Static stabilization damping factor units/magnitude

Hi,

I'm trying to automate the building of a complex compliant structural model that used static stabilization with the damping factor method. In my script I'd copied the damping factor magnitude from the existing model, which was using meter, kilogram, second units but I'm working in millimeter, kilogram, megapascal, etc units.

I was getting very problematic results, so I built a simple model comparable to the first step of the complex model. A shell-element cantilever beam is displaced by a contact interaction with a sphere.

With no damping the results are as expected and displacements and maximum stresses agree well with analytical beam bending formulas, suspect the the small (e.g. <2% for tip displacement) differences are because of the contact-loaded wide, thin beam I'm using.

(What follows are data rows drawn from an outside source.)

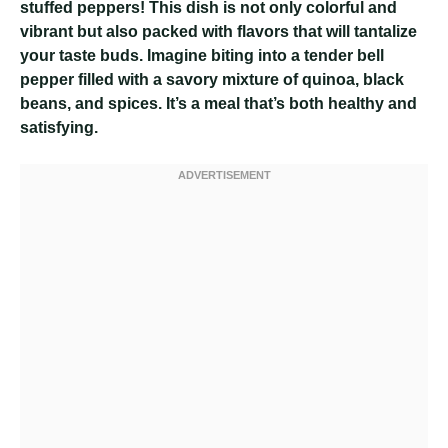
stuffed peppers! This dish is not only colorful and
vibrant but also packed with flavors that will tantalize
your taste buds. Imagine biting into a tender bell
pepper filled with a savory mixture of quinoa, black
beans, and spices. It’s a meal that’s both healthy and
satisfying.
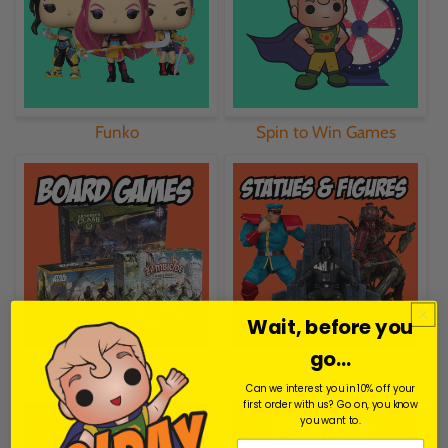
Funko
Spin to Win Games
Wait, before you
go...
Board Games
Statues & Action Figures
Can we interest you in 10% off your
first order with us? Go on, you know
you want to.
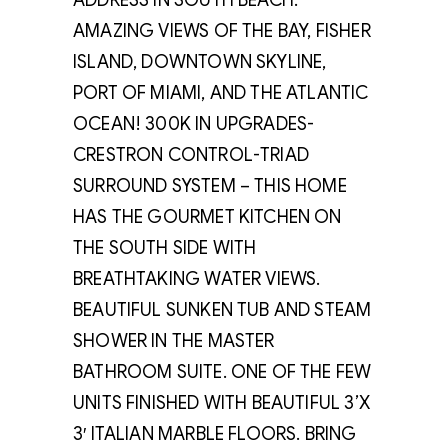
ADDRESS IN SOUTH BEACH.
AMAZING VIEWS OF THE BAY, FISHER
ISLAND, DOWNTOWN SKYLINE,
PORT OF MIAMI, AND THE ATLANTIC
OCEAN! 300K IN UPGRADES-
CRESTRON CONTROL-TRIAD
SURROUND SYSTEM – THIS HOME
HAS THE GOURMET KITCHEN ON
THE SOUTH SIDE WITH
BREATHTAKING WATER VIEWS.
BEAUTIFUL SUNKEN TUB AND STEAM
SHOWER IN THE MASTER
BATHROOM SUITE. ONE OF THE FEW
UNITS FINISHED WITH BEAUTIFUL 3’X
3′ ITALIAN MARBLE FLOORS. BRING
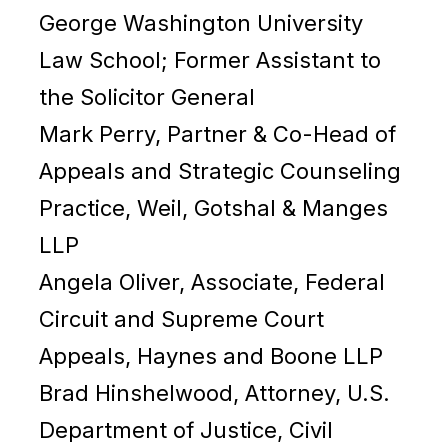
George Washington University
Law School; Former Assistant to
the Solicitor General
Mark Perry, Partner & Co-Head of
Appeals and Strategic Counseling
Practice, Weil, Gotshal & Manges
LLP
Angela Oliver, Associate, Federal
Circuit and Supreme Court
Appeals, Haynes and Boone LLP
Brad Hinshelwood, Attorney, U.S.
Department of Justice, Civil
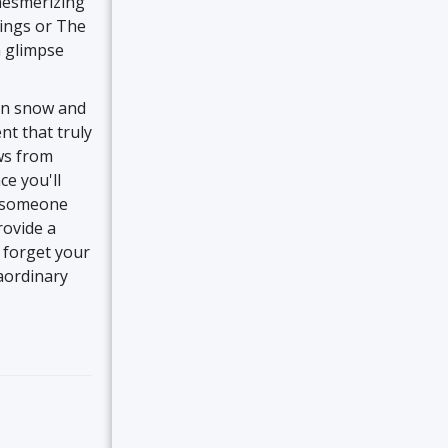
mesmerizing
Rings or The
a glimpse
on snow and
nt that truly
ews from
ce you'll
y someone
rovide a
 forget your
aordinary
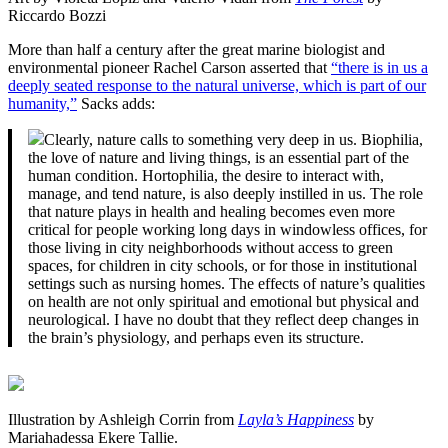
Riccardo Bozzi
More than half a century after the great marine biologist and
environmental pioneer Rachel Carson asserted that
“there is in us a
deeply seated response to the natural universe, which is part of our
humanity,”
Sacks adds:
Clearly, nature calls to something very deep in us. Biophilia,
the love of nature and living things, is an essential part of the
human condition. Hortophilia, the desire to interact with,
manage, and tend nature, is also deeply instilled in us. The role
that nature plays in health and healing becomes even more
critical for people working long days in windowless offices, for
those living in city neighborhoods without access to green
spaces, for children in city schools, or for those in institutional
settings such as nursing homes. The effects of nature’s qualities
on health are not only spiritual and emotional but physical and
neurological. I have no doubt that they reflect deep changes in
the brain’s physiology, and perhaps even its structure.
Illustration by Ashleigh Corrin from
Layla’s Happiness
by
Mariahadessa Ekere Tallie.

with a damping factor 0.0002 (the original other model had 20! ) the result is a nonsensical localized deformation:

a damping factor of 2e-7 expands the area of sphere influence but still gives significant error.

If I use adaptive damping with the damping energy no more than 0.5% of the total strain energy, it works well. And I understand now to check ALLSD to ensure that the dissipation energy is not too high.

I'm pretty sure the larger complex model needs some damping to achieve convergence. The adaptive damping may be a reasonable choice, but I'd like to understand how to choose an appropriate value manually given some material properties and a chosen system of units.